In a previous post, I discussed how I’ve seen foot and ankle specialists in several corners of the country.  I also acknowledged that the ability to do so, while financially draining and emotionally exhausting, constitutes access that many people do not have.  I expressed my gratitude for having the option to explore the medical terrain.  And I do remain grateful.

However, I have come to realize the issues that arise when one has a quasi-unlimited number of doctors to visit.  Where do you draw the line?  When do you decide that you have a permanent impairment that will likely not be fixed by a nascent surgery?  Is stopping the search “giving up” or is it a positive step towards accepting a physical — and consequently a social — reality?

I would gladly go to him for a visit.

I remain in a liminal place:  the daily pain I experience and the extent to which this hurt and limited mobility restrict my life lead me to continue a no-holds-barred search to find the doctor that will cure me.  Yet at the same time, a part of me is tired of this rat race and the perpetual process of getting hopes up, having them squashed, and blurting out obscenities about orthopedic surgeons during the car ride home.

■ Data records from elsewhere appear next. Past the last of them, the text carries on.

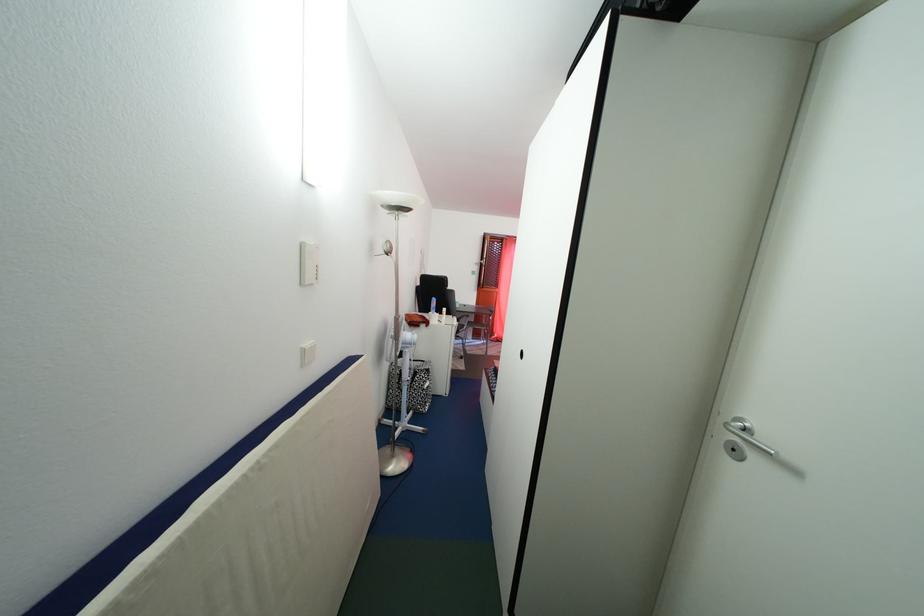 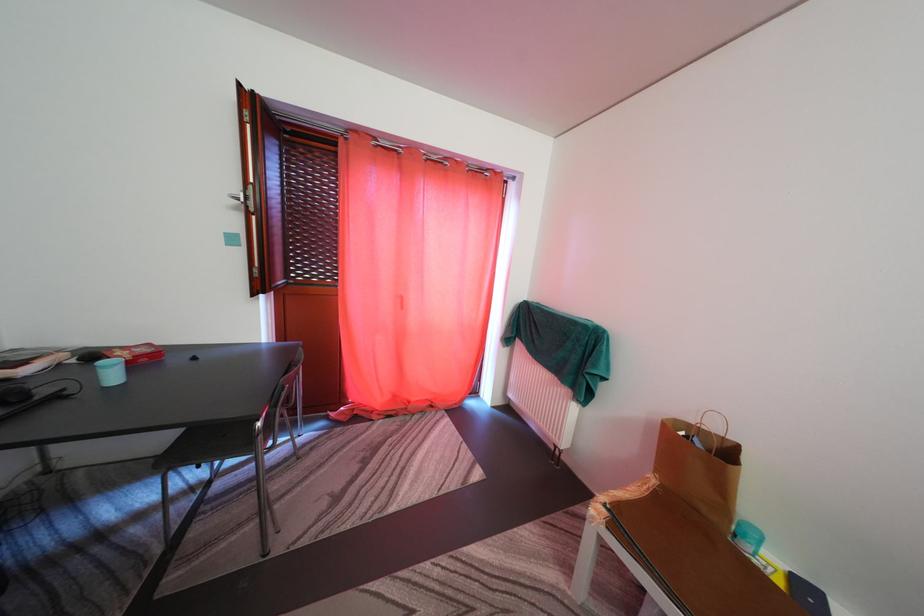 Question: Which direction would the cameraman need to move to produce the second image? Reply with the corresponding letter.

Choices:
 (A) Left
 (B) Right
 (C) Forward
 (D) Backward

Answer: (C) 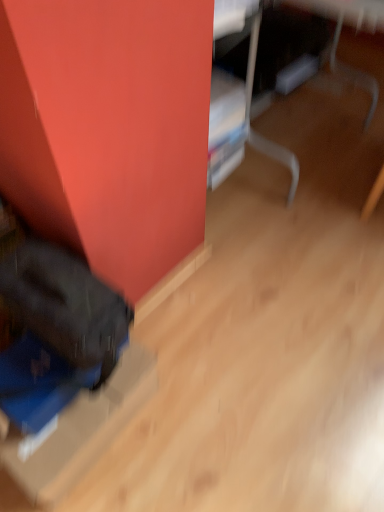 The width and height of the screenshot is (384, 512). What do you see at coordinates (83, 429) in the screenshot?
I see `blue cardboard box at lower left` at bounding box center [83, 429].

This screenshot has width=384, height=512. In order to click on blue cardboard box at lower left in this screenshot , I will do `click(83, 429)`.

Looking at this image, what is the approximate height of blue cardboard box at lower left?

The height of blue cardboard box at lower left is 9.05 inches.

The image size is (384, 512). I want to click on matte black bag at lower left, so click(123, 128).

Describe the element at coordinates (123, 128) in the screenshot. I see `matte black bag at lower left` at that location.

This screenshot has width=384, height=512. Find the location of `blue cardboard box at lower left`. blue cardboard box at lower left is located at coordinates (83, 429).

Between blue cardboard box at lower left and matte black bag at lower left, which one appears on the right side from the viewer's perspective?

matte black bag at lower left is more to the right.

Is blue cardboard box at lower left positioned in front of matte black bag at lower left?

No, it is behind matte black bag at lower left.

Does point (39, 457) lie behind point (165, 137)?

Yes, it is behind point (165, 137).

From the image's perspective, is blue cardboard box at lower left on matte black bag at lower left?

No.

From a real-world perspective, is blue cardboard box at lower left positioned above or below matte black bag at lower left?

In terms of real-world spatial position, blue cardboard box at lower left is above matte black bag at lower left.

In terms of width, does blue cardboard box at lower left look wider or thinner when compared to matte black bag at lower left?

In the image, blue cardboard box at lower left appears to be more narrow than matte black bag at lower left.

Does blue cardboard box at lower left have a lesser height compared to matte black bag at lower left?

Incorrect, the height of blue cardboard box at lower left does not fall short of that of matte black bag at lower left.

Looking at the image, does blue cardboard box at lower left seem bigger or smaller compared to matte black bag at lower left?

Considering their sizes, blue cardboard box at lower left takes up less space than matte black bag at lower left.

Which is correct: blue cardboard box at lower left is inside matte black bag at lower left, or outside of it?

blue cardboard box at lower left is outside matte black bag at lower left.

Would you consider blue cardboard box at lower left to be distant from matte black bag at lower left?

No, blue cardboard box at lower left is not far from matte black bag at lower left.

Could you tell me if blue cardboard box at lower left is turned towards matte black bag at lower left?

No, blue cardboard box at lower left does not turn towards matte black bag at lower left.

How different are the orientations of blue cardboard box at lower left and matte black bag at lower left in degrees?

178 degrees.

In the image, there is a matte black bag at lower left. Identify the location of cardboard box below it (from the image's perspective). (83, 429).

Does matte black bag at lower left appear on the right side of blue cardboard box at lower left?

Indeed, matte black bag at lower left is positioned on the right side of blue cardboard box at lower left.

Which is behind, matte black bag at lower left or blue cardboard box at lower left?

blue cardboard box at lower left is more distant.

Does point (153, 66) come closer to viewer compared to point (32, 453)?

Yes, it is.

From the image's perspective, is matte black bag at lower left above blue cardboard box at lower left?

Yes, from the image's perspective, matte black bag at lower left is on top of blue cardboard box at lower left.

From a real-world perspective, does matte black bag at lower left sit lower than blue cardboard box at lower left?

Yes, from a real-world perspective, matte black bag at lower left is below blue cardboard box at lower left.

Between matte black bag at lower left and blue cardboard box at lower left, which one has larger width?

matte black bag at lower left is wider.

Considering the relative sizes of matte black bag at lower left and blue cardboard box at lower left in the image provided, is matte black bag at lower left shorter than blue cardboard box at lower left?

Indeed, matte black bag at lower left has a lesser height compared to blue cardboard box at lower left.

Does matte black bag at lower left have a smaller size compared to blue cardboard box at lower left?

Actually, matte black bag at lower left might be larger than blue cardboard box at lower left.

Would you say matte black bag at lower left contains blue cardboard box at lower left?

No, blue cardboard box at lower left is not a part of matte black bag at lower left.

Is matte black bag at lower left beside blue cardboard box at lower left?

matte black bag at lower left is not next to blue cardboard box at lower left, and they're not touching.

Could you tell me if matte black bag at lower left is facing blue cardboard box at lower left?

No, matte black bag at lower left is not oriented towards blue cardboard box at lower left.

Can you tell me how much matte black bag at lower left and blue cardboard box at lower left differ in facing direction?

The facing directions of matte black bag at lower left and blue cardboard box at lower left are 178 degrees apart.

What are the coordinates of `furniture on the right of the blue cardboard box at lower left` in the screenshot? It's located at (123, 128).

At what (x,y) coordinates should I click in order to perform the action: click on furniture that appears below the blue cardboard box at lower left (from a real-world perspective). Please return your answer as a coordinate pair (x, y). Looking at the image, I should click on (123, 128).

What are the coordinates of `cardboard box above the matte black bag at lower left (from a real-world perspective)` in the screenshot? It's located at (83, 429). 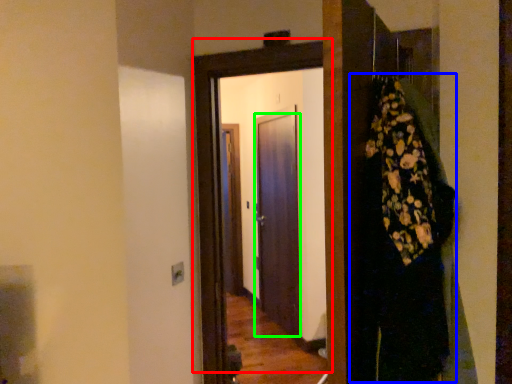 Question: Which object is the closest to the door (highlighted by a red box)? Choose among these: dress (highlighted by a blue box) or door (highlighted by a green box).

Choices:
 (A) dress
 (B) door

Answer: (A) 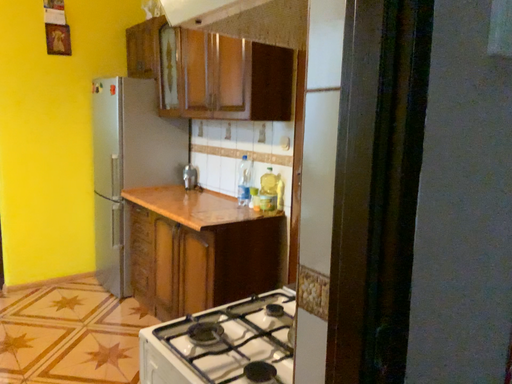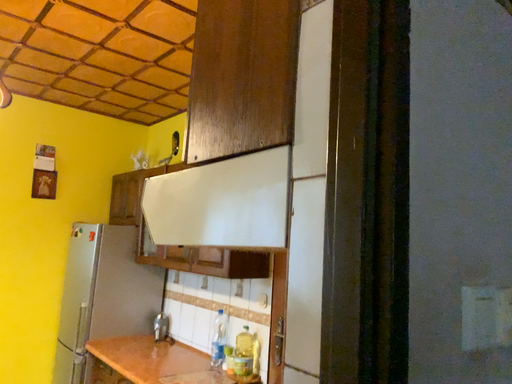 Question: How did the camera likely rotate when shooting the video?

Choices:
 (A) rotated downward
 (B) rotated upward

Answer: (B) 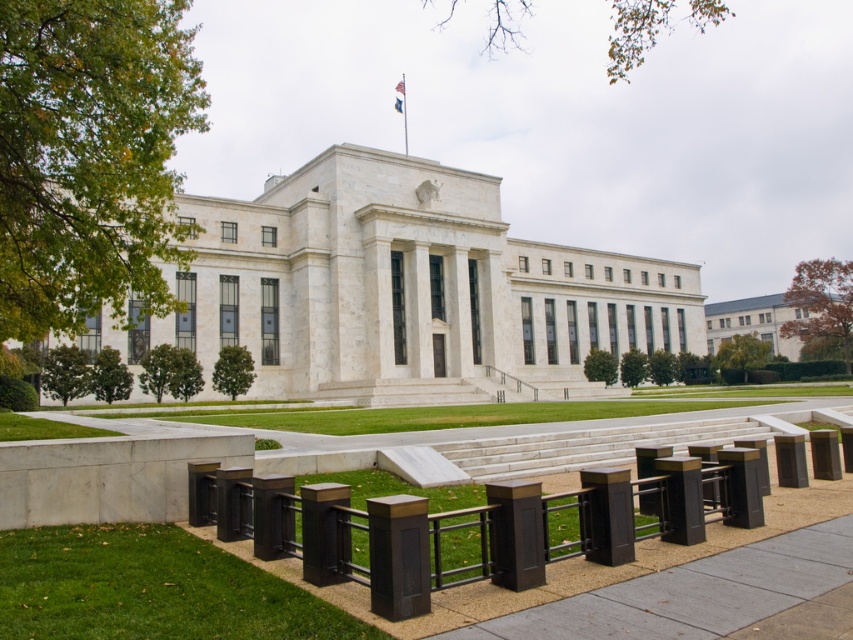 Question: Estimate the real-world distances between objects in this image. Which object is closer to the green grass at lower left?

Choices:
 (A) matte brown post at center
 (B) matte black post at center

Answer: (A)

Question: Considering the relative positions of green grass at lower left and matte brown post at center in the image provided, where is green grass at lower left located with respect to matte brown post at center?

Choices:
 (A) above
 (B) below

Answer: (B)

Question: Which object is closer to the camera taking this photo?

Choices:
 (A) green grass at lower left
 (B) matte black post at center
 (C) matte brown post at center

Answer: (A)

Question: Estimate the real-world distances between objects in this image. Which object is farther from the matte brown post at center?

Choices:
 (A) matte black post at center
 (B) green grass at lower left

Answer: (B)

Question: Is green grass at lower left to the right of matte brown post at center from the viewer's perspective?

Choices:
 (A) no
 (B) yes

Answer: (A)

Question: Does matte brown post at center appear on the left side of matte black post at center?

Choices:
 (A) yes
 (B) no

Answer: (A) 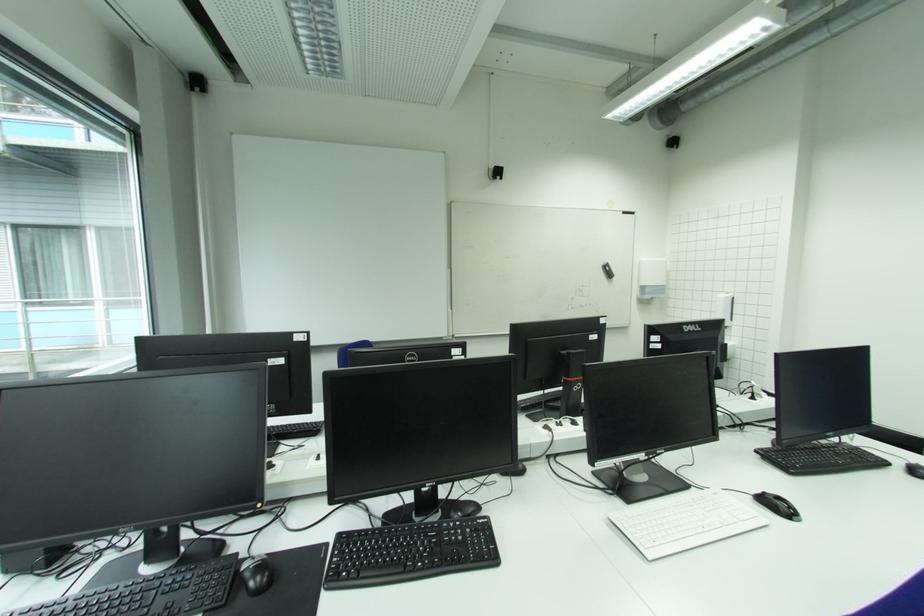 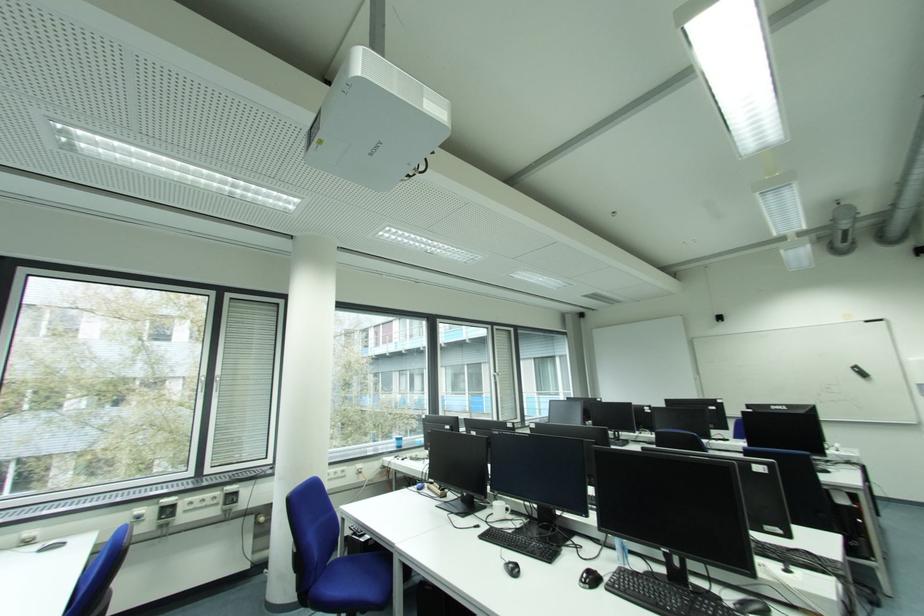 Where in the second image is the point corresponding to the point at 614,276 from the first image?

(869, 376) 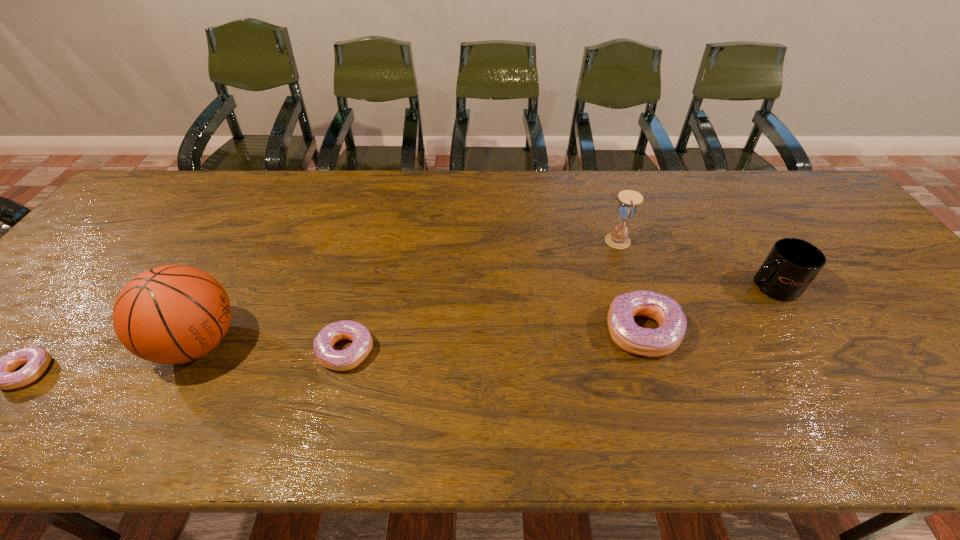 I want to click on blank area located on the back of the second doughnut from left to right, so click(368, 265).

Find the location of a particular element. This screenshot has height=540, width=960. blank space located on the left of the tallest doughnut is located at coordinates (504, 331).

The width and height of the screenshot is (960, 540). Find the location of `vacant space located 0.280m with the handle on the side of the third tallest object`. vacant space located 0.280m with the handle on the side of the third tallest object is located at coordinates (634, 287).

Locate an element on the screen. This screenshot has width=960, height=540. blank area located 0.370m with the handle on the side of the third tallest object is located at coordinates (599, 287).

Where is `free space located with the handle on the side of the third tallest object`? free space located with the handle on the side of the third tallest object is located at coordinates click(653, 287).

Locate an element on the screen. free space located 0.220m on the right of the hourglass is located at coordinates (708, 240).

Image resolution: width=960 pixels, height=540 pixels. I want to click on free space located on the right of the tallest object, so click(317, 343).

You are a GUI agent. You are given a task and a screenshot of the screen. Output one action in this format:
    pyautogui.click(x=<x>, y=<y>)
    Task: Click on the basketball that is at the near edge
    The height and width of the screenshot is (540, 960).
    Given the screenshot: What is the action you would take?
    pyautogui.click(x=172, y=314)

The image size is (960, 540). In order to click on vacant area at the far edge of the desktop in this screenshot , I will do `click(491, 204)`.

Where is `blank space at the near edge of the desktop`? Image resolution: width=960 pixels, height=540 pixels. blank space at the near edge of the desktop is located at coordinates (536, 369). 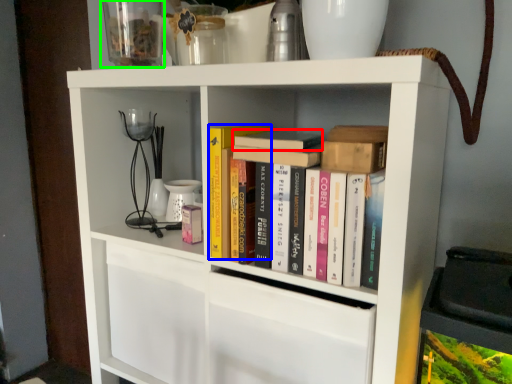 Question: Which is farther away from book (highlighted by a red box)? paperback book (highlighted by a blue box) or glass vase (highlighted by a green box)?

Choices:
 (A) paperback book
 (B) glass vase

Answer: (B) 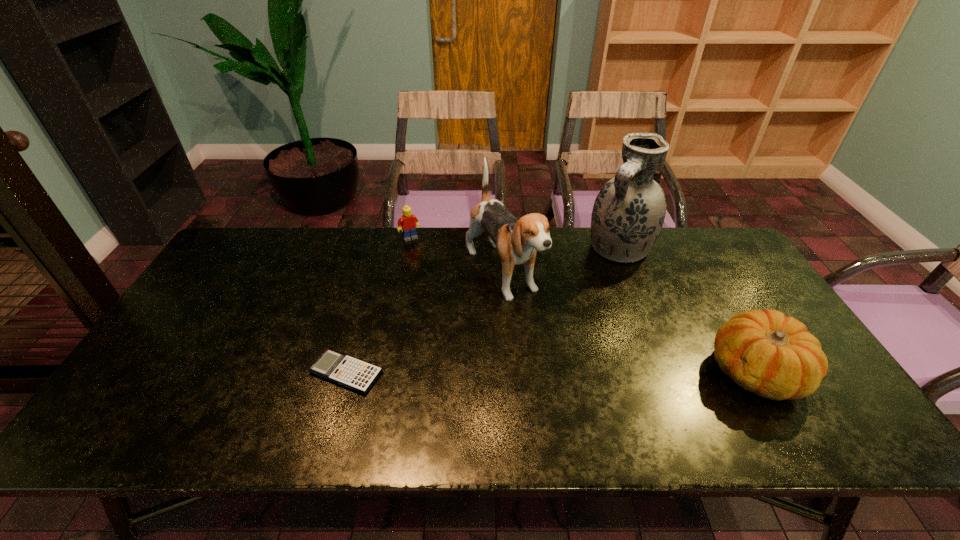 What are the coordinates of `vacant space that satisfies the following two spatial constraints: 1. on the back side of the fourth shortest object; 2. on the left side of the shortest object` in the screenshot? It's located at (373, 275).

Find the location of a particular element. The image size is (960, 540). free location that satisfies the following two spatial constraints: 1. on the back side of the calculator; 2. on the right side of the Lego is located at coordinates (384, 238).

In 4.5 years, I have come to control my wishes upon entering a doctor’s office.  I acknowledge that the doctor will likely disappoint me; he (and a few she’s) will not have an answer.

This coping mechanism of sorts has recently turned into jadedness.  I am jaded:  “tired, bored, or lacking enthusiasm, typically after having had too much of something” (Apple Dictionary).

I’ve had too many doctors.  And not one of them is named McDreamy.